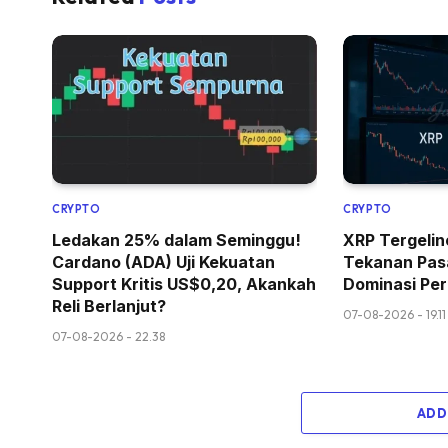
CRYPTO
CRYPTO
Ledakan 25% dalam Seminggu!
XRP Tergelin
Cardano (ADA) Uji Kekuatan
Tekanan Pasa
Support Kritis US$0,20, Akankah
Dominasi Pe
Reli Berlanjut?
07-08-2026 - 19.11
07-08-2026 - 22.38
ADD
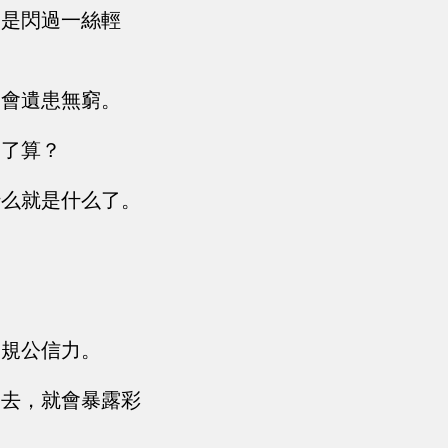
卻是閃過一絲輕
還會遺患無窮。
說了算？
什么就是什么了。
！
宗規公信力。
出去，就會暴露彩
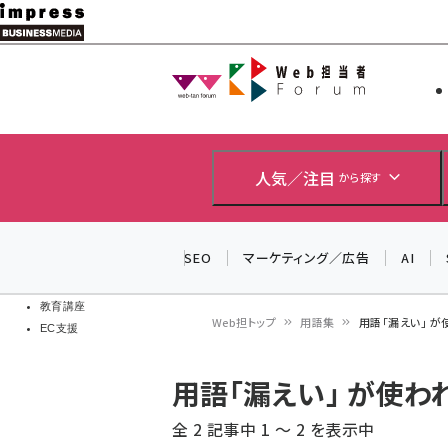
メ
イ
Web担当者
Web担当者
ン
EC担当者
コ
製品導入
ン
企業IT
ソフト開発
テ
人気／注目
から探す
IoT・AI
ン
DCクラウド
研究・調査
ツ
SEO
マーケティング／広告
AI
エネルギー
に
ドローン
移
教育講座
Web担トップ
用語集
用語「漏えい」 
EC支援
動
パ
用語「漏えい」 が使
ン
全 2 記事中 1 ～ 2 を表示中
く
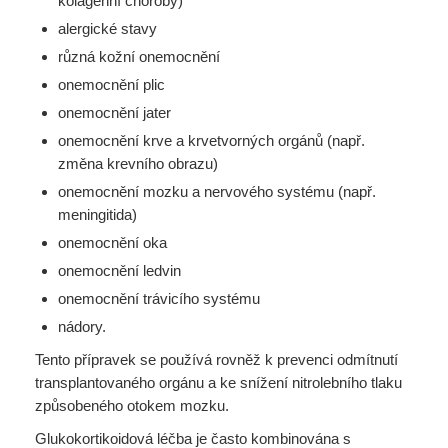
kolagenní choroby)
alergické stavy
různá kožní onemocnění
onemocnění plic
onemocnění jater
onemocnění krve a krvetvorných orgánů (např.
změna krevního obrazu)
onemocnění mozku a nervového systému (např.
meningitida)
onemocnění oka
onemocnění ledvin
onemocnění trávicího systému
nádory.
Tento přípravek se používá rovněž k prevenci odmítnutí
transplantovaného orgánu a ke snížení nitrolebního tlaku
způsobeného otokem mozku.
Glukokortikoidová léčba je často kombinována s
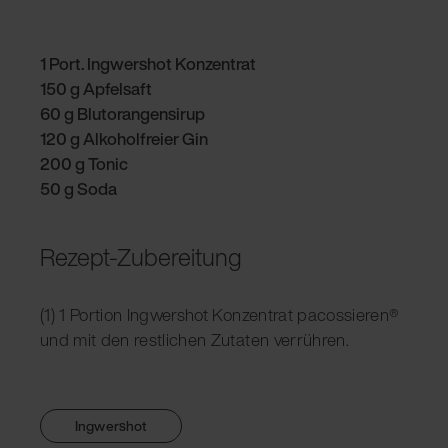
1 Port. Ingwershot Konzentrat
150 g Apfelsaft
60 g Blutorangensirup
120 g Alkoholfreier Gin
200 g Tonic
50 g Soda
Rezept-Zubereitung
(1) 1 Portion Ingwershot Konzentrat pacossieren®
und mit den restlichen Zutaten verrühren.
Ingwershot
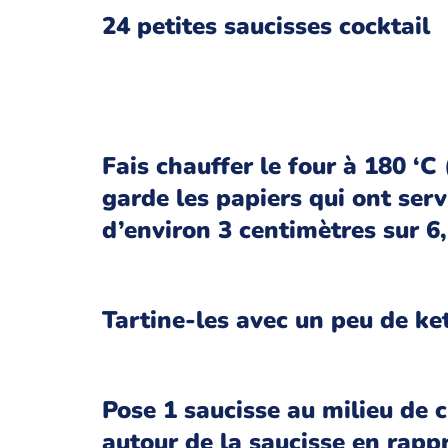
24 petites saucisses cocktail
Fais chauffer le four à 180 ‘C 
garde les papiers qui ont serv
d’environ 3 centimètres sur 6
Tartine-les avec un peu de k
Pose 1 saucisse au milieu de 
autour de la saucisse en rapp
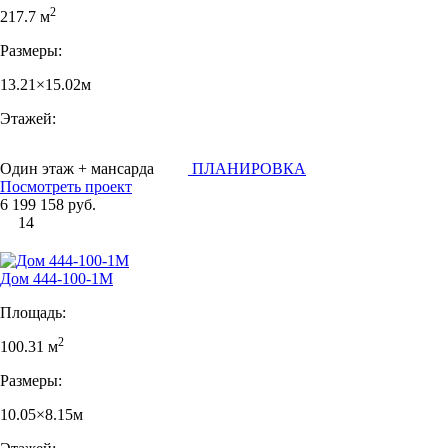
2
217.7 м
Размеры:
13.21×15.02м
Этажей:
Один этаж + мансарда
ПЛАНИРОВКА
Посмотреть проект
6 199 158 руб.
14
Дом 444-100-1М
Площадь:
2
100.31 м
Размеры:
10.05×8.15м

----

* **TASK DETAILS**: The whole listing should be reproduced exactly. Images don't go in.

* **SOLUTION FOR THIS EXERCISE**:
CRYPTO
CRYPTO
Ledakan 25% dalam Seminggu!
XRP Tergelin
Cardano (ADA) Uji Kekuatan
Tekanan Pasa
Support Kritis US$0,20, Akankah
Dominasi Pe
Reli Berlanjut?
07-08-2026 - 19.11
07-08-2026 - 22.38
ADD
卻是閃過一絲輕
還會遺患無窮。
說了算？
什么就是什么了。
！
宗規公信力。
出去，就會暴露彩
メ
イ
Web担当者
Web担当者
ン
EC担当者
コ
製品導入
ン
企業IT
ソフト開発
テ
人気／注目
から探す
IoT・AI
ン
DCクラウド
研究・調査
ツ
SEO
マーケティング／広告
AI
エネルギー
に
ドローン
移
教育講座
Web担トップ
用語集
用語「漏えい」 
EC支援
動
パ
用語「漏えい」 が使
ン
全 2 記事中 1 ～ 2 を表示中
く
kolagenní choroby)
alergické stavy
různá kožní onemocnění
onemocnění plic
onemocnění jater
onemocnění krve a krvetvorných orgánů (např.
změna krevního obrazu)
onemocnění mozku a nervového systému (např.
meningitida)
onemocnění oka
onemocnění ledvin
onemocnění trávicího systému
nádory.
Tento přípravek se používá rovněž k prevenci odmítnutí
transplantovaného orgánu a ke snížení nitrolebního tlaku
způsobeného otokem mozku.
Glukokortikoidová léčba je často kombinována s
1 Port. Ingwershot Konzentrat
150 g Apfelsaft
60 g Blutorangensirup
120 g Alkoholfreier Gin
200 g Tonic
50 g Soda
Rezept-Zubereitung
(1) 1 Portion Ingwershot Konzentrat pacossieren®
und mit den restlichen Zutaten verrühren.
Ingwershot
24 petites saucisses cocktail
Fais chauffer le four à 180 ‘C 
garde les papiers qui ont serv
d’environ 3 centimètres sur 6
Tartine-les avec un peu de k
Pose 1 saucisse au milieu de 
autour de la saucisse en rapp
2
217.7 м
Размеры:
13.21×15.02м
Этажей:
Один этаж + мансарда
ПЛАНИРОВКА
Посмотреть проект
6 199 158 руб.
14
Дом 444-100-1М
Площадь:
2
100.31 м
Размеры:
10.05×8.15м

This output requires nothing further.